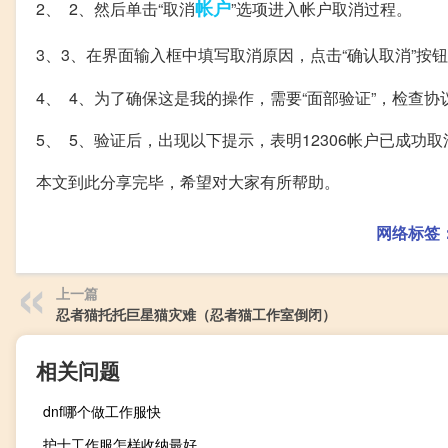
帐户
2、 2、然后单击“取消
”选项进入帐户取消过程。
3、3、在界面输入框中填写取消原因，点击“确认取消”按
4、 4、为了确保这是我的操作，需要“面部验证”，检查协
5、 5、验证后，出现以下提示，表明12306帐户已成功取
本文到此分享完毕，希望对大家有所帮助。
网络标签
上一篇
忍者猫托托巨星猫灾难（忍者猫工作室倒闭）
相关问题
dnf哪个做工作服快
护士工作服怎样收纳最好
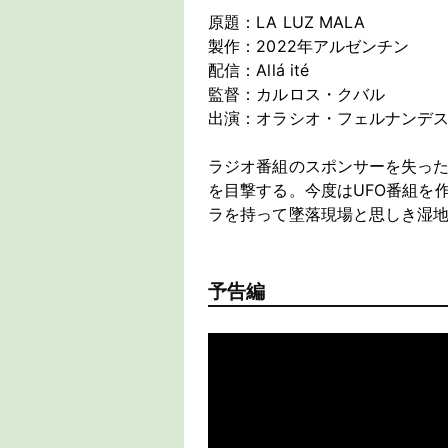
原題：LA LUZ MALA
製作：2022年アルゼンチン
配信：Allá ité
監督：カルロス・クバル
出演：オラシオ・フェルナンデス
ラジオ番組のスポンサーを失った
を目撃する。今度はUFO番組を
ラを持って墜落現場と思しき湿地
予告編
········
- WHAT THIS TASK INVOLVES:
With the images removed, write out all of the material above exactly.

- COMPLETED EXERCISE:
帐户
2、 2、然后单击“取消
”选项进入帐户取消过程。
3、3、在界面输入框中填写取消原因，点击“确认取消”按
4、 4、为了确保这是我的操作，需要“面部验证”，检查协
5、 5、验证后，出现以下提示，表明12306帐户已成功取
本文到此分享完毕，希望对大家有所帮助。
网络标签
上一篇
忍者猫托托巨星猫灾难（忍者猫工作室倒闭）
相关问题
dnf哪个做工作服快
护士工作服怎样收纳最好
原題：LA LUZ MALA
製作：2022年アルゼンチン
配信：Allá ité
監督：カルロス・クバル
出演：オラシオ・フェルナンデス
ラジオ番組のスポンサーを失った
を目撃する。今度はUFO番組を
ラを持って墜落現場と思しき湿地
予告編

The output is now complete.